Regardless of your fitness level, muscle soreness is an inevitable part of any exercise routine. Muscle soreness that usually develops a day or two after exercise is known as delayed onset muscle soreness or DOMS. When muscles are used in a different way or work harder than usual, tiny microscopic tears occur in the muscle fiber followed by stiffness and soreness. This soreness is the body’s immune response attempting to repair that tissue and signals muscles are adapting and building strength and stamina.
Typically, this soreness will only last about three to five days. While it may be bothersome, muscle soreness is not typically something to be worried about. (You should consult a doctor if you experience any sharp or tearing pain during a workout that might signal a sprain or strain.) Exercise may be uncomfortable during this time, especially when warming up, but is not harmful. Soreness may even diminish immediately following the workout, but will return again once exertion has ceased.
Muscle soreness can be treated in a number of relatively simple ways and usually relief is found with a combination of treatments.
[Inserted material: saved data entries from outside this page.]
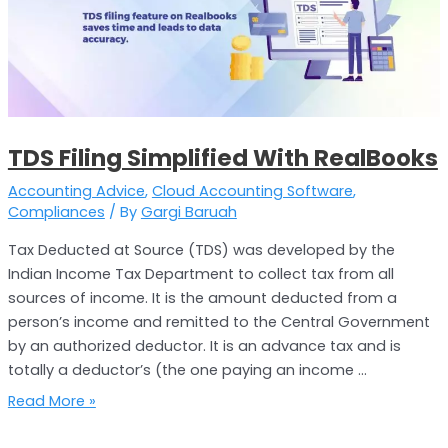
With
RealBooks
TDS Filing Simplified With RealBooks
Accounting Advice
,
Cloud Accounting Software
,
Compliances
/ By
Gargi Baruah
Tax Deducted at Source (TDS) was developed by the
Indian Income Tax Department to collect tax from all
sources of income. It is the amount deducted from a
person’s income and remitted to the Central Government
by an authorized deductor. It is an advance tax and is
totally a deductor’s (the one paying an income …
Read More »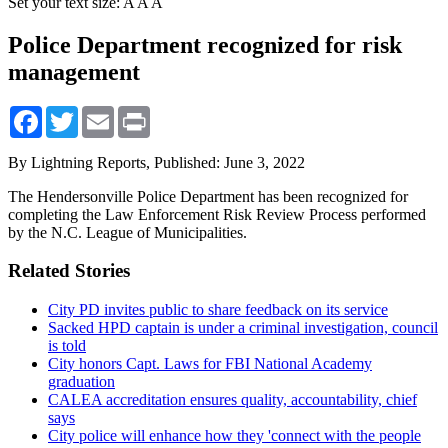
Set your text size:
A
A
A
Police Department recognized for risk
management
Facebook
Twitter
Email
Print
By Lightning Reports,
Published: June 3, 2022
The Hendersonville Police Department has been recognized for
completing the Law Enforcement Risk Review Process performed
by the N.C. League of Municipalities.
Related Stories
City PD invites public to share feedback on its service
Sacked HPD captain is under a criminal investigation, council
is told
City honors Capt. Laws for FBI National Academy
graduation
CALEA accreditation ensures quality, accountability, chief
says
City police will enhance how they 'connect with the people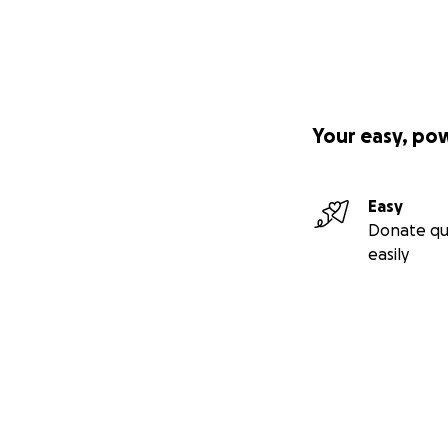
Your easy, po
Easy
Donate qu
easily
Secondary menu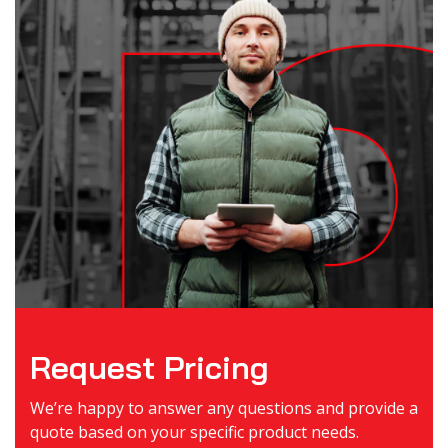
Request Pricing
We’re happy to answer any questions and provide a
quote based on your specific product needs.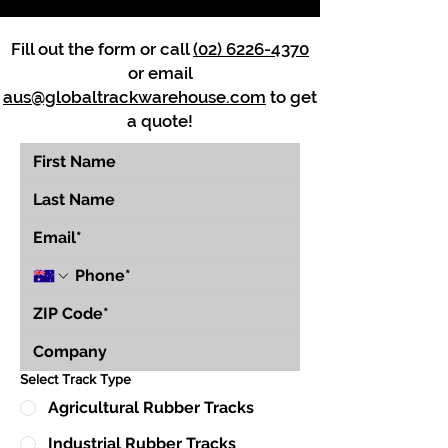
Fill out the form or call
(02) 6226-4370
or email
aus@globaltrackwarehouse.com
to get
a quote!
Select Track Type
Agricultural Rubber Tracks
Industrial Rubber Tracks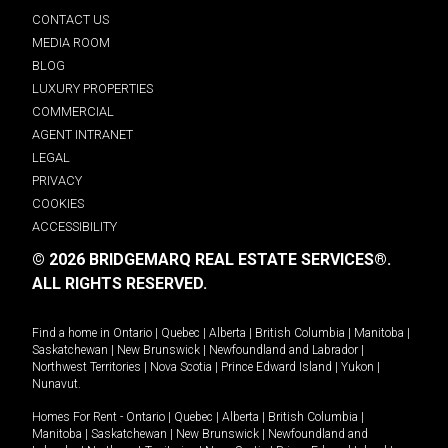
CONTACT US
MEDIA ROOM
BLOG
LUXURY PROPERTIES
COMMERCIAL
AGENT INTRANET
LEGAL
PRIVACY
COOKIES
ACCESSIBILITY
© 2026 BRIDGEMARQ REAL ESTATE SERVICES®.
ALL RIGHTS RESERVED.
Find a home in
Ontario
|
Quebec
|
Alberta
|
British Columbia
|
Manitoba
|
Saskatchewan
|
New Brunswick
|
Newfoundland and Labrador
|
Northwest Territories
|
Nova Scotia
|
Prince Edward Island
|
Yukon
|
Nunavut
.
Homes For Rent -
Ontario
|
Quebec
|
Alberta
|
British Columbia
|
Manitoba
|
Saskatchewan
|
New Brunswick
|
Newfoundland and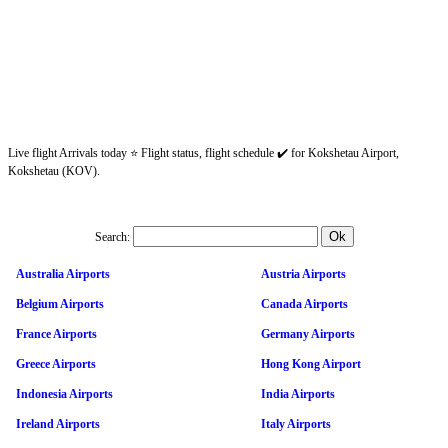
Live flight Arrivals today ⭐ Flight status, flight schedule ✔️ for Kokshetau Airport,
Kokshetau (KOV).
Search:
Australia Airports
Austria Airports
Belgium Airports
Canada Airports
France Airports
Germany Airports
Greece Airports
Hong Kong Airport
Indonesia Airports
India Airports
Ireland Airports
Italy Airports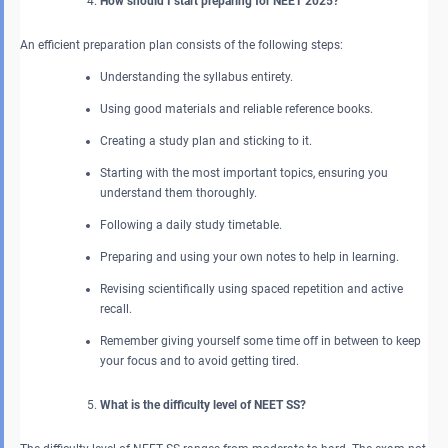
How should I start preparing for NEET 2025?
An efficient preparation plan consists of the following steps:
Understanding the syllabus entirety.
Using good materials and reliable reference books.
Creating a study plan and sticking to it.
Starting with the most important topics, ensuring you
understand them thoroughly.
Following a daily study timetable.
Preparing and using your own notes to help in learning.
Revising scientifically using spaced repetition and active
recall.
Remember giving yourself some time off in between to keep
your focus and to avoid getting tired.
What is the difficulty level of NEET SS?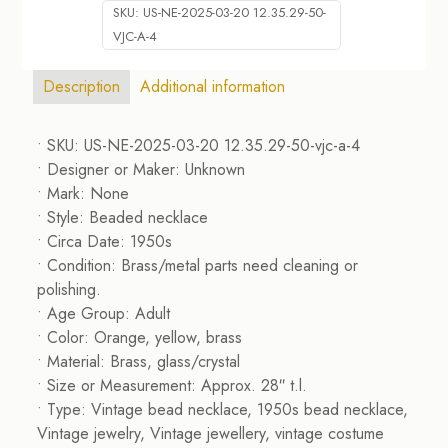
SKU:
US-NE-2025-03-20 12.35.29-50-
VJC-A-4
Description
Additional information
• SKU: US-NE-2025-03-20 12.35.29-50-vjc-a-4
• Designer or Maker: Unknown
• Mark: None
• Style: Beaded necklace
• Circa Date: 1950s
• Condition: Brass/metal parts need cleaning or
polishing.
• Age Group: Adult
• Color: Orange, yellow, brass
• Material: Brass, glass/crystal
• Size or Measurement: Approx. 28″ t.l.
• Type: Vintage bead necklace, 1950s bead necklace,
Vintage jewelry, Vintage jewellery, vintage costume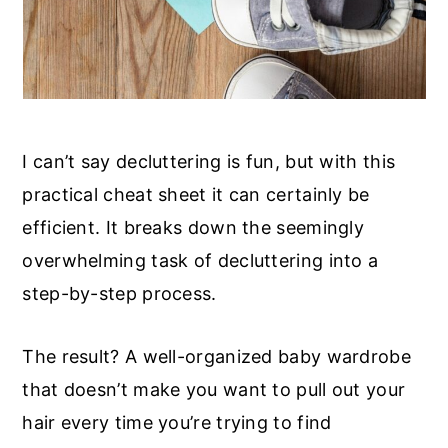
I can’t say decluttering is fun, but with this
practical cheat sheet it can certainly be
efficient. It breaks down the seemingly
overwhelming task of decluttering into a
step-by-step process.
The result? A well-organized baby wardrobe
that doesn’t make you want to pull out your
hair every time you’re trying to find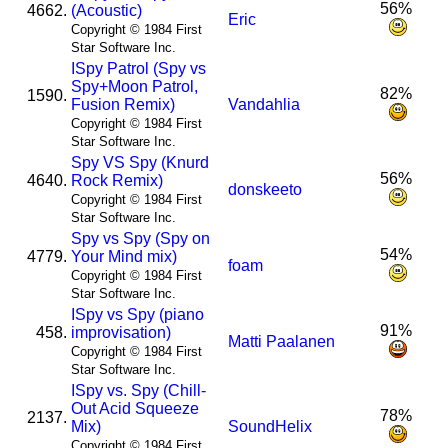
56%
4662.
(Acoustic)
Eric
Copyright © 1984 First
Star Software Inc.
I
Spy Patrol (Spy vs
Spy+Moon Patrol,
82%
1590.
Fusion Remix)
Vandahlia
Copyright © 1984 First
Star Software Inc.
Spy VS Spy (Knurd
56%
4640.
Rock Remix)
donskeeto
Copyright © 1984 First
Star Software Inc.
Spy vs Spy (Spy on
54%
4779.
Your Mind mix)
foam
Copyright © 1984 First
Star Software Inc.
I
Spy vs Spy (piano
91%
458.
improvisation)
Matti Paalanen
Copyright © 1984 First
Star Software Inc.
I
Spy vs. Spy (Chill-
Out Acid Squeeze
78%
2137.
Mix)
SoundHelix
Copyright © 1984 First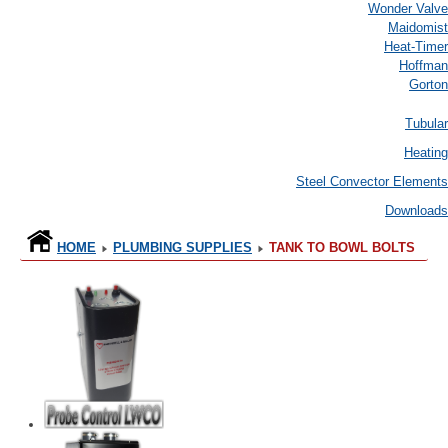
Wonder Valve
Maidomist
Heat-Timer
Hoffman
Gorton
Tubular
Heating
Steel Convector Elements
Downloads
HOME
PLUMBING SUPPLIES
TANK TO BOWL BOLTS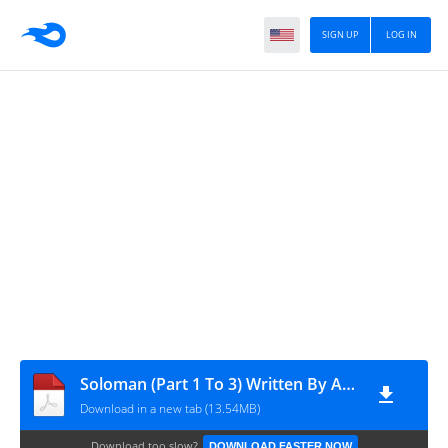
SIGN UP
LOG IN
Soloman (Part 1 To 3) Written By Aslam Raza
Download in a new tab (13.54MB)
Download too slow?
DOWNLOAD FASTER NOW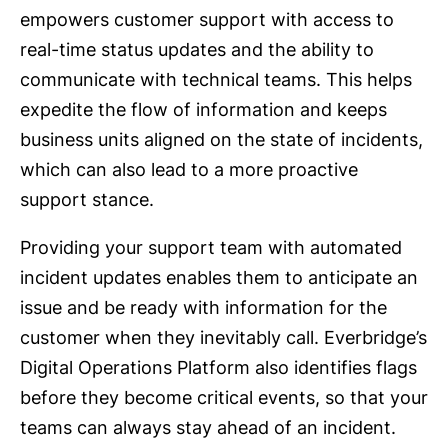
empowers customer support with access to
real-time status updates and the ability to
communicate with technical teams. This helps
expedite the flow of information and keeps
business units aligned on the state of incidents,
which can also lead to a more proactive
support stance.
Providing your support team with automated
incident updates enables them to anticipate an
issue and be ready with information for the
customer when they inevitably call. Everbridge’s
Digital Operations Platform also identifies flags
before they become critical events, so that your
teams can always stay ahead of an incident.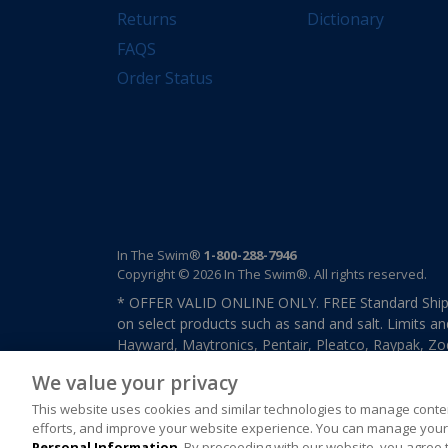
Returns
Dictionary
FAQS
Order Status
In The Swim®
1-800-288-7946
Copyright © 2026 In The Swim®. All rights reserved.
* OFFER VALID ONLINE ONLY. FREE Standard Shipp
on select products such as sand and salt. Limits an
Hayward, Maytronics, Pentair, Pleatco, Raypak, Zodi
other select products from select manufactures. S
We value your privacy
previously purchased merchandise. Offer cannot b
This website uses cookies and similar technologies to manage conten
efforts, and improve your website experience. You can manage your 
Personal Information
. By proceeding with our website, you agree 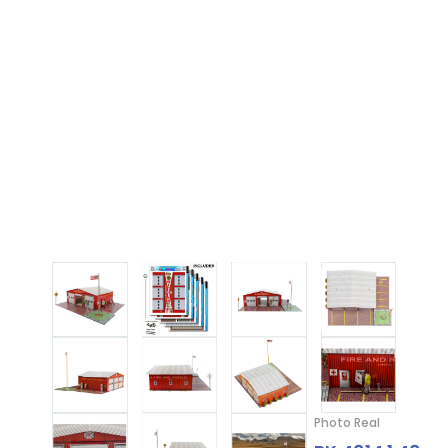
Photo Real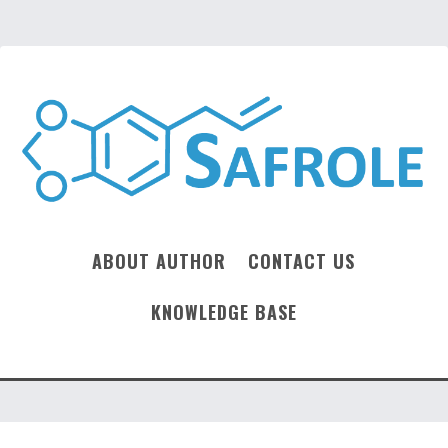
ABOUT AUTHOR
CONTACT US
KNOWLEDGE BASE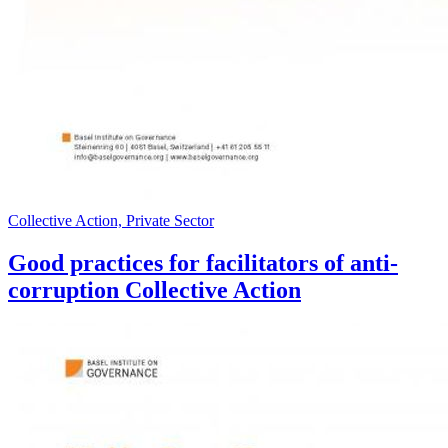
Collective Action, Private Sector
Good practices for facilitators of anti-
corruption Collective Action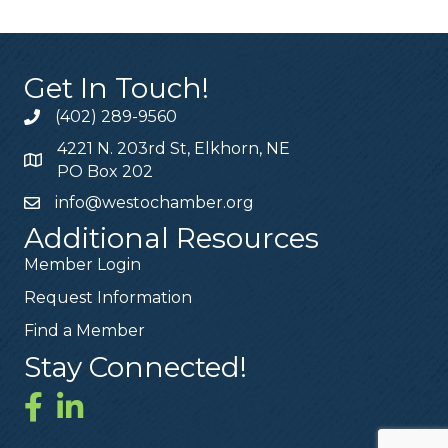
Get In Touch!
(402) 289-9560
4221 N. 203rd St, Elkhorn, NE
PO Box 202
info@westochamber.org
Additional Resources
Member Login
Request Information
Find a Member
Stay Connected!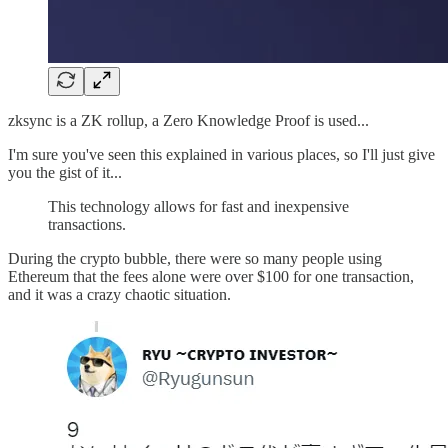
zksync is a ZK rollup, a Zero Knowledge Proof is used...
I'm sure you've seen this explained in various places, so I'll just give
you the gist of it...
This technology allows for fast and inexpensive
transactions.
During the crypto bubble, there were so many people using
Ethereum that the fees alone were over $100 for one transaction,
and it was a crazy chaotic situation.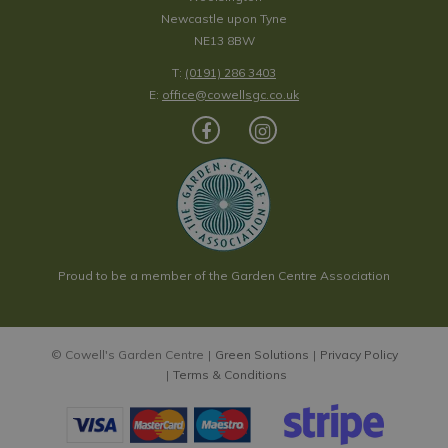
Newcastle upon Tyne
NE13 8BW
T:
(0191) 286 3403
E:
office@cowellsgc.co.uk
Proud to be a member of the Garden Centre Association
© Cowell's Garden Centre
Green Solutions
Privacy Policy
Terms & Conditions
Bergenia 'Rosenkristall'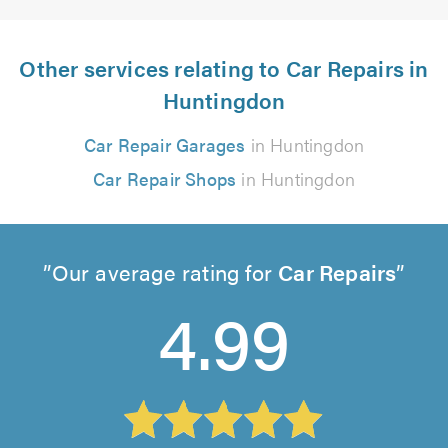
Other services relating to Car Repairs in
Huntingdon
Car Repair Garages
in Huntingdon
Car Repair Shops
in Huntingdon
Our average rating for
Car Repairs
4.99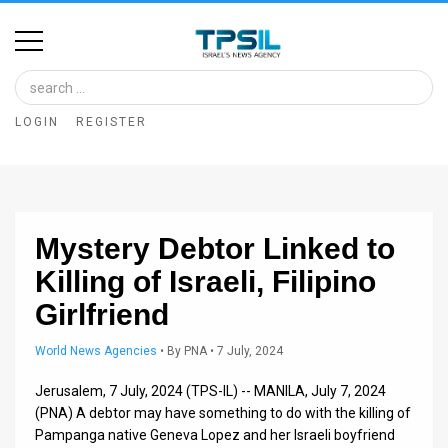
Home
Image
LOGIN
REGISTER
Bank
At
A
Mystery Debtor Linked to
Glance
Killing of Israeli, Filipino
Articles
Girlfriend
News
World News Agencies
•
By
PNA
• 7 July, 2024
Feed
Jerusalem, 7 July, 2024 (TPS-IL) -- MANILA, July 7, 2024
About
(PNA) A debtor may have something to do with the killing of
Pampanga native Geneva Lopez and her Israeli boyfriend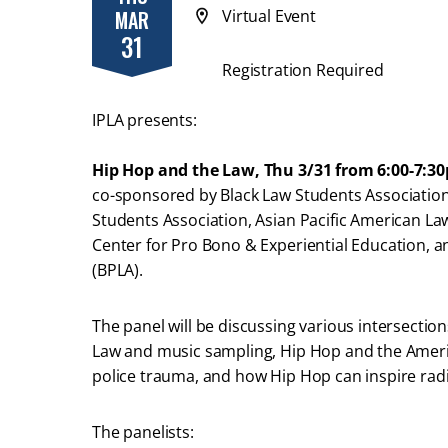
MAR
Virtual Event
31
Registration Required
IPLA presents:
Hip Hop and the Law, Thu 3/31 from 6:00-7:3
co-sponsored by Black Law Students Association,
Students Association, Asian Pacific American La
Center for Pro Bono & Experiential Education, 
(BPLA).
The panel will be discussing various intersectio
Law and music sampling, Hip Hop and the Ameri
police trauma, and how Hip Hop can inspire rad
The panelists: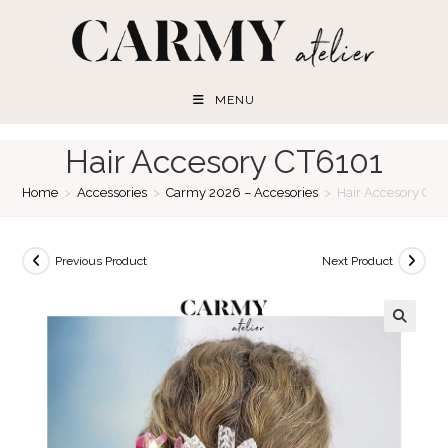
Skip
to
content
MENU
Hair Accesory CT6101
Home
>
Accessories
>
Carmy 2026 – Accesories
>
Hair Accesory CT6
Previous Product
Next Product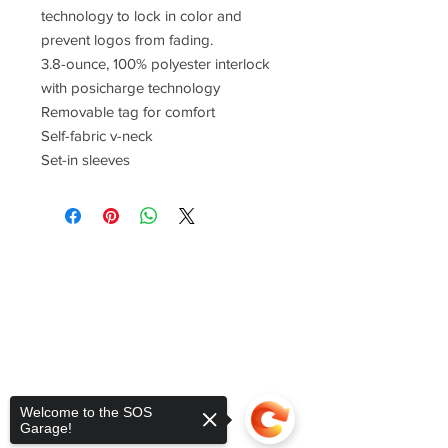
technology to lock in color and
prevent logos from fading.
3.8-ounce, 100% polyester interlock
with posicharge technology
Removable tag for comfort
Self-fabric v-neck
Set-in sleeves
Welcome to the SOS
Garage!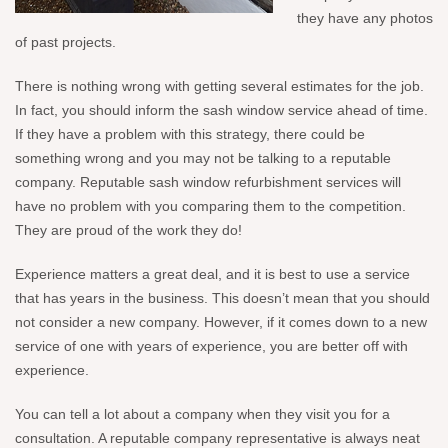
they have any photos
of past projects.
There is nothing wrong with getting several estimates for the job.
In fact, you should inform the sash window service ahead of time.
If they have a problem with this strategy, there could be
something wrong and you may not be talking to a reputable
company. Reputable sash window refurbishment services will
have no problem with you comparing them to the competition.
They are proud of the work they do!
Experience matters a great deal, and it is best to use a service
that has years in the business. This doesn’t mean that you should
not consider a new company. However, if it comes down to a new
service of one with years of experience, you are better off with
experience.
You can tell a lot about a company when they visit you for a
consultation. A reputable company representative is always neat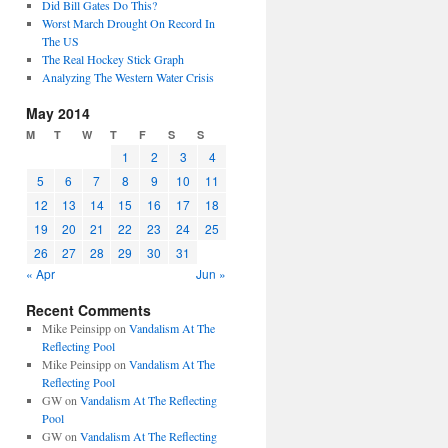
Did Bill Gates Do This?
Worst March Drought On Record In
The US
The Real Hockey Stick Graph
Analyzing The Western Water Crisis
May 2014
M
T
W
T
F
S
S
1
2
3
4
5
6
7
8
9
10
11
12
13
14
15
16
17
18
19
20
21
22
23
24
25
26
27
28
29
30
31
« Apr
Jun »
Recent Comments
Mike Peinsipp
on
Vandalism At The
Reflecting Pool
Mike Peinsipp
on
Vandalism At The
Reflecting Pool
GW
on
Vandalism At The Reflecting
Pool
GW
on
Vandalism At The Reflecting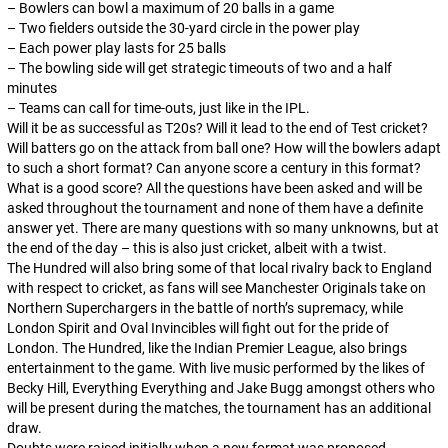
– Bowlers can bowl a maximum of 20 balls in a game
– Two fielders outside the 30-yard circle in the power play
– Each power play lasts for 25 balls
– The bowling side will get strategic timeouts of two and a half
minutes
– Teams can call for time-outs, just like in the IPL.
Will it be as successful as T20s? Will it lead to the end of Test cricket?
Will batters go on the attack from ball one? How will the bowlers adapt
to such a short format? Can anyone score a century in this format?
What is a good score? All the questions have been asked and will be
asked throughout the tournament and none of them have a definite
answer yet. There are many questions with so many unknowns, but at
the end of the day – this is also just cricket, albeit with a twist.
The Hundred will also bring some of that local rivalry back to England
with respect to cricket, as fans will see Manchester Originals take on
Northern Superchargers in the battle of north’s supremacy, while
London Spirit and Oval Invincibles will fight out for the pride of
London. The Hundred, like the Indian Premier League, also brings
entertainment to the game. With live music performed by the likes of
Becky Hill, Everything Everything and Jake Bugg amongst others who
will be present during the matches, the tournament has an additional
draw.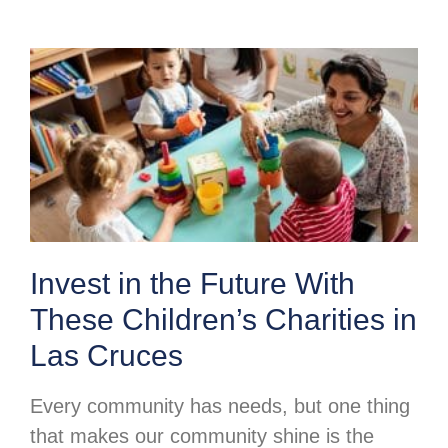
Invest in the Future With
These Children’s Charities in
Las Cruces
Every community has needs, but one thing
that makes our community shine is the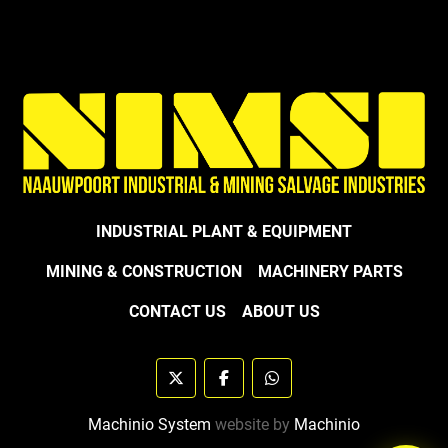
INDUSTRIAL PLANT & EQUIPMENT
MINING & CONSTRUCTION
MACHINERY PARTS
CONTACT US
ABOUT US
twitter
facebook
whatsapp
Machinio System
website by
Machinio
Massage, especially with a foam roller, is an extremely effective way to release tenderness and soreness.
Ice can be used to reduce inflammation and decrease pain associated with muscle soreness.
Applying heat to sore muscles can help improve blood flow to the area which aides in repair and recovery.
Staying hydrated before, during and after a workout can reduce muscle soreness because dehydrated muscle tissue is more likely to tear or become damaged.
Ibuprofen is also an effective way to reduce pain and inflammation associated with muscle soreness.
Finally, one of my favorite muscle recovery strategies is drinking a tall glass of chocolate milk post workout. The protein kickstarts muscle recovery and carbs have been proven to decrease the amount of time the body takes to be ready for the next challenge.
If you are getting the most out of your workout routine, muscle soreness is inevitable. The good news, however, is that soreness is an indication you are increasing your strength and stamina and preparing your body for greater challenges ahead.